The Correct Option is C

Step 1: Understanding the Concept:
We find points P and Q on the given line that are 6 units away from R. Then we compute the centroid of triangle PQR and sum its coordinates.
: Key Formula or Approach:
Any point on line: $x = 8\lambda - 3, y = 2\lambda + 4, z = 2\lambda - 1$.
Distance formula: $d^2 = (x_2-x_1)^2 + (y_2-y_1)^2 + (z_2-z_1)^2$.
Centroid $G = (\frac{x_1+x_2+x_3}{3}, \dots)$.
Step 2: Detailed Explanation:
Distance squared from $R(1, 2, 3)$ to point on line is:
$(8\lambda - 4)^2 + (2\lambda + 2)^2 + (2\lambda - 4)^2 = 36$.
$4(4\lambda - 2)^2 + 4(\lambda + 1)^2 + 4(\lambda - 2)^2 = 36$.
$(16\lambda^2 - 16\lambda + 4) + (\lambda^2 + 2\lambda + 1) + (\lambda^2 - 4\lambda + 4) = 9$.
$18\lambda^2 - 18\lambda + 9 = 9 \implies 18\lambda(\lambda - 1) = 0 \implies \lambda = 0, 1$.

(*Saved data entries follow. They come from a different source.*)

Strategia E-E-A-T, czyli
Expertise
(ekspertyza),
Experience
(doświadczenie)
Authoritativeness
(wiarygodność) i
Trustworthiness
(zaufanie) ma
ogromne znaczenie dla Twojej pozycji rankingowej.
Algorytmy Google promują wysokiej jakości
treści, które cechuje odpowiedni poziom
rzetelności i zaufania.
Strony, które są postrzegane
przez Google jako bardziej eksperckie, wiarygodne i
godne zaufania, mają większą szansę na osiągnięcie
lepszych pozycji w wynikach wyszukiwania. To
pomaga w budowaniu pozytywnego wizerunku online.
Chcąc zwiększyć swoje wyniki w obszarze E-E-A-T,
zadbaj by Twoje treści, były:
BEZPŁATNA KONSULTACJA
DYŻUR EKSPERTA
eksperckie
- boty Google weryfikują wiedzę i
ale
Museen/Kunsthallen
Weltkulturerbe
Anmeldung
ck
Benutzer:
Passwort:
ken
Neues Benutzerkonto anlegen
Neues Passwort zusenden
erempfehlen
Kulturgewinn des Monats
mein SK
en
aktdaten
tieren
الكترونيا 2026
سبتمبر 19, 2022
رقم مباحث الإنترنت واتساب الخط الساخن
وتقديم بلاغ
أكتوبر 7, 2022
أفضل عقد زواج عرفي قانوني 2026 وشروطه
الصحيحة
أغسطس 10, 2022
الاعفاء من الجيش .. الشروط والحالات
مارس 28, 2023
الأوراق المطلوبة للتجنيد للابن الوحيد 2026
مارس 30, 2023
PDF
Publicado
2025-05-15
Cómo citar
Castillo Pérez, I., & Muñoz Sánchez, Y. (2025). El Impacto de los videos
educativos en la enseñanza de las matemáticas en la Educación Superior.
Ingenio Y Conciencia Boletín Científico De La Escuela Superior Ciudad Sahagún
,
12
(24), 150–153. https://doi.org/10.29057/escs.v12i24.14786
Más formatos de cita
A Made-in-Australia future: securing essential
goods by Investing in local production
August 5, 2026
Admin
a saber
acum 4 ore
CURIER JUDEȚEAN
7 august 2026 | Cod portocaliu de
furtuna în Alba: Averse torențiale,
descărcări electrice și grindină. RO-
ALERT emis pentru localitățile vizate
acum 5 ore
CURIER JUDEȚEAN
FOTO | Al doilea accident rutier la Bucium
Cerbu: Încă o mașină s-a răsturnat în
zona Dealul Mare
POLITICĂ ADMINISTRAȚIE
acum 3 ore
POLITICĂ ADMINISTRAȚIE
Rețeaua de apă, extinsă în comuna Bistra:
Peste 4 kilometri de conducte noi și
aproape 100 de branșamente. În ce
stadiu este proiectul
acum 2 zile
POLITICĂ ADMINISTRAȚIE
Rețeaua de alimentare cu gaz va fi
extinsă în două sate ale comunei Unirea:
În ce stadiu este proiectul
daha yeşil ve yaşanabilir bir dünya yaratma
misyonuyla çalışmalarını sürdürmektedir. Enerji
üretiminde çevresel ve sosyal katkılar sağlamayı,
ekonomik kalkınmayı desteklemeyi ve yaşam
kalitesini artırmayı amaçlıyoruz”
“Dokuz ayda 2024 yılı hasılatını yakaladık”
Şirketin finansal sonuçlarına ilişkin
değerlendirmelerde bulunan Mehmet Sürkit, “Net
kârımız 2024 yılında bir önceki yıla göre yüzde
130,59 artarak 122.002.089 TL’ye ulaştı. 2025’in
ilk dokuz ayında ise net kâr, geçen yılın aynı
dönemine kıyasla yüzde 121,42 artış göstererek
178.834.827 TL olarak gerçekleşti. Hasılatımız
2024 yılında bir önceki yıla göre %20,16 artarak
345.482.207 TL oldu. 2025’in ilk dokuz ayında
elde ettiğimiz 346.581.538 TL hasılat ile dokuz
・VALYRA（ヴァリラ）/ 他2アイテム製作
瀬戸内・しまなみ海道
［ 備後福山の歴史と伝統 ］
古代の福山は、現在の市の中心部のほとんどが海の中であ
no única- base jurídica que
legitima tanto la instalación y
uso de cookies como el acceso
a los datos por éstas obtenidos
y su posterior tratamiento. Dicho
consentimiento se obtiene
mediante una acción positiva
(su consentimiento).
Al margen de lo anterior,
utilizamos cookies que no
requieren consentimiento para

For $\lambda = 0$, $P = (-3, 4, -1)$.
For $\lambda = 1$, $Q = (5, 6, 1)$.
Centroid of $\Delta PQR$ with $R(1, 2, 3)$:
$\alpha = \frac{-3 + 5 + 1}{3} = 1$.
$\beta = \frac{4 + 6 + 2}{3} = 4$.
$\gamma = \frac{-1 + 1 + 3}{3} = 1$.
$\alpha + \beta + \gamma = 1 + 4 + 1 = 6$.
Step 3: Final Answer:
The value of $\alpha + \beta + \gamma$ is 6.